⟨
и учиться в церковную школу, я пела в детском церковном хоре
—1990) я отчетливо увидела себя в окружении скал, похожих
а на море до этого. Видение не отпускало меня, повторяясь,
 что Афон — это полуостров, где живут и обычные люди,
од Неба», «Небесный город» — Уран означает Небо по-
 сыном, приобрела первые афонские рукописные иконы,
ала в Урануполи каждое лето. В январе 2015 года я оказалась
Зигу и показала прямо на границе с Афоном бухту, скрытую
⟩
:: WHAT IS NEEDED ::
An exact retyping of the lines from the one with "Уран означает Небо" to the end of the material above, with both ends included and nothing added, is the required answer.

:: RESULT BELOW ::
од Неба», «Небесный город» — Уран означает Небо по-
 сыном, приобрела первые афонские рукописные иконы,
ала в Урануполи каждое лето. В январе 2015 года я оказалась
Зигу и показала прямо на границе с Афоном бухту, скрытую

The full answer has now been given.